***** MATERIAL PROVIDED

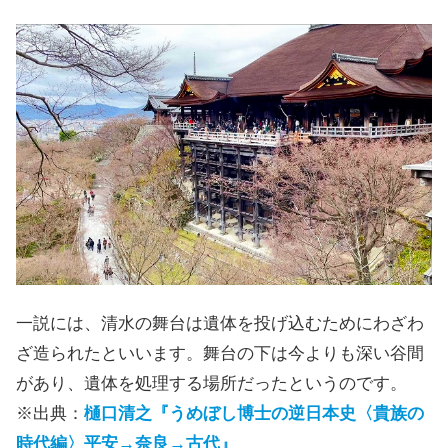
一説には、清水の舞台は遺体を投げ込むためにわざわ
ざ造られたといいます。舞台の下は今よりも深い谷間
があり、遺体を処理する場所だったというのです。
※出典：
樋口清之『うめぼし博士の逆日本史〈貴族の
時代編〉平安→奈良→古代』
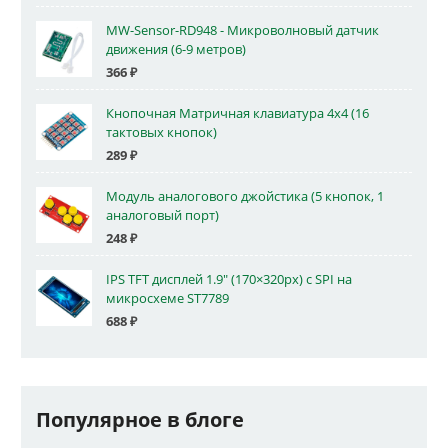
MW-Sensor-RD948 - Микроволновый датчик
движения (6-9 метров)
366
₽
Кнопочная Матричная клавиатура 4x4 (16
тактовых кнопок)
289
₽
Модуль аналогового джойстика (5 кнопок, 1
аналоговый порт)
248
₽
IPS TFT дисплей 1.9" (170×320px) с SPI на
микросхеме ST7789
688
₽
Популярное в блоге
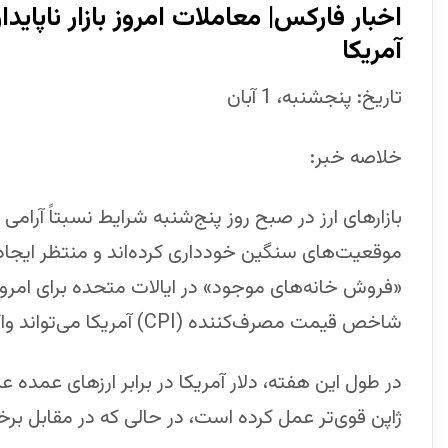
اخبار فارکس| معاملات امروز بازار ناپایدا
آمریکا
تاریخ: پنجشنبه، 1 آبان
خلاصه خبر:
بازارهای ارز در صبح روز پنج‌شنبه شرایط نسبتاً آرامی ر
موقعیت‌های سنگین خودداری کرده‌اند و منتظر ایجا
«فروش خانه‌های موجود» در ایالات متحده برای امروز 
شاخص قیمت مصرف‌کننده (CPI) آمریکا می‌تواند واکنش قابل‌توجهی را در بازار رقم بزند.
در طول این هفته، دلار آمریکا در برابر ارزهای عمده ع
ژاپن قوی‌تر عمل کرده است، در حالی که در مقابل بر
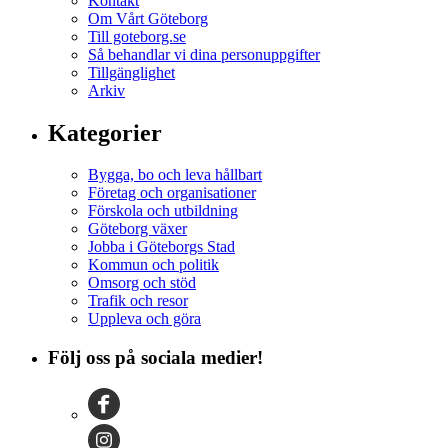
Kontakt
Om Vårt Göteborg
Till goteborg.se
Så behandlar vi dina personuppgifter
Tillgänglighet
Arkiv
Kategorier
Bygga, bo och leva hållbart
Företag och organisationer
Förskola och utbildning
Göteborg växer
Jobba i Göteborgs Stad
Kommun och politik
Omsorg och stöd
Trafik och resor
Uppleva och göra
Följ oss på sociala medier!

**********

> EXERCISE OBJECTIVE
Copy each line exactly, from the line containing "Bygga, bo och leva hållbart" down to the last line of the material, and no other lines.

> FINISHED TASK
Bygga, bo och leva hållbart
Företag och organisationer
Förskola och utbildning
Göteborg växer
Jobba i Göteborgs Stad
Kommun och politik
Omsorg och stöd
Trafik och resor
Uppleva och göra
Följ oss på sociala medier!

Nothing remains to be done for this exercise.